Notice to a Participant or Beneficiary may be hand delivered or mailed to the Participant or Beneficiary at his or her most recent address as listed in the employment records of Baxalta. Notices will be deemed given as of the date of delivery or
mailing or, if delivery is made by certified or registered mail, as of the date shown on the receipt for registration or certification. Any person entitled to notice hereunder may waive such notice. 

9.8 Successors. The provisions of this Plan will bind and inure to the benefit of Baxalta, the Participants and Beneficiaries, and
their respective successors, heirs and assigns.

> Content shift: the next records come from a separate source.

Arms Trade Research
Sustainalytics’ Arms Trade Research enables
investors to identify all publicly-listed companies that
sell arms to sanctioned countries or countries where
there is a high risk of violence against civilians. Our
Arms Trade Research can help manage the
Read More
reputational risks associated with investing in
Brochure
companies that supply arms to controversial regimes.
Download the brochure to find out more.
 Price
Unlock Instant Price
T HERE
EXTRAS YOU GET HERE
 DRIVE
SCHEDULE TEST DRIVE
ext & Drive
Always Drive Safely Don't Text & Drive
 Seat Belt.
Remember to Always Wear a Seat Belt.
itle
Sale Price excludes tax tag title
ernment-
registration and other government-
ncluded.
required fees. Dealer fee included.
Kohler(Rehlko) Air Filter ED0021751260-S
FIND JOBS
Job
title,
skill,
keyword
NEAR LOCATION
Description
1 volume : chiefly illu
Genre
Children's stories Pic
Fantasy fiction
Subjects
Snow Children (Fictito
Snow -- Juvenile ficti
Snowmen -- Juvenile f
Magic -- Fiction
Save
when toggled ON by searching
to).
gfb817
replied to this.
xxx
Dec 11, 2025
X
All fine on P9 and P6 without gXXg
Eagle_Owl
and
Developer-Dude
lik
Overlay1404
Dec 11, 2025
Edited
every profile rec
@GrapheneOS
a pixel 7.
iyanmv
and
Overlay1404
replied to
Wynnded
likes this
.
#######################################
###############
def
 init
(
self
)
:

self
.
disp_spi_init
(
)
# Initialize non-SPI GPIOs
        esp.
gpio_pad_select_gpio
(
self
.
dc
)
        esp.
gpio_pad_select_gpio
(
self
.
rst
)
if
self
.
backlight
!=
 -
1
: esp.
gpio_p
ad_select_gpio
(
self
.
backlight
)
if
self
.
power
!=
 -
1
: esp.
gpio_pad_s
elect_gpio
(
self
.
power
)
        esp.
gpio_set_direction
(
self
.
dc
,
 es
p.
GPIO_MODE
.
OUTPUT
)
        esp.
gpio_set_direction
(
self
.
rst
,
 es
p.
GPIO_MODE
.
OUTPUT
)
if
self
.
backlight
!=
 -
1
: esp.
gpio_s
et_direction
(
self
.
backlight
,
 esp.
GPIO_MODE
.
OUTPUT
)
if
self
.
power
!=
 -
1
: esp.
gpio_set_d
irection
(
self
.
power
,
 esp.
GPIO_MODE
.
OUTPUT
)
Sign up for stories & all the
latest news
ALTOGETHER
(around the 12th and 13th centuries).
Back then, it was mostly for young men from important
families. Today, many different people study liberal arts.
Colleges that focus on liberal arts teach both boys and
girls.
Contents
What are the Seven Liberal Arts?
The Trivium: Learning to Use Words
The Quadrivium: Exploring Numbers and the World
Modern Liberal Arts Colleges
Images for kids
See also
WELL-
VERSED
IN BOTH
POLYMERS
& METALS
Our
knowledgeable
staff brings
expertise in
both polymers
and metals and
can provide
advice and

The term successors as used herein will include any corporate or other business entity, which, whether by merger, consolidation, purchase or otherwise acquires all or substantially all of the business
and assets of Baxalta, and successors of any such corporation or other business entity. 
 9.9 Action by Baxalta. Except as otherwise
provided herein, any action required of or permitted by Baxalta under the Plan will be by resolution of the Compensation Committee or any person or persons authorized by resolution of the Compensation Committee. Any action required of or permitted
by Baxalta in its role as Administrator may be taken by the Executive Vice President and Head of Human Resources of Baxalta (or the individual holding equivalent duties and responsibilities) or persons acting under his or her authority. 

9.10 Participant Litigation. In any action or proceeding regarding the Plan, Outside Directors, Participants, Beneficiaries or any
other persons having or claiming to have an interest in this Plan will not be necessary parties and will not be entitled to any notice or process. Any final judgment which is not appealed or appealable and may be entered in any such action or
proceeding will be binding and conclusive on the parties hereto and all persons having or claiming to have any interest in this Plan. To the extent permitted by law, if a legal action is begun against Baxalta, the Administrator, or any member of the
Compensation Committee by or on behalf of any person and such action results adversely to such person or if a legal action arises because of conflicting claims to a Participant’s or other person’s benefits, the costs to such person of
defending the action will be charged to the amounts, if any, which were involved in the action or were payable to the Participant or other person concerned. To the extent permitted by applicable law, acceptance of participation in this Plan will
constitute a release of Baxalta, the Administrator and each member of the Compensation Committee, and their respective agents from any and all liability and obligation not involving willful misconduct or gross neglect.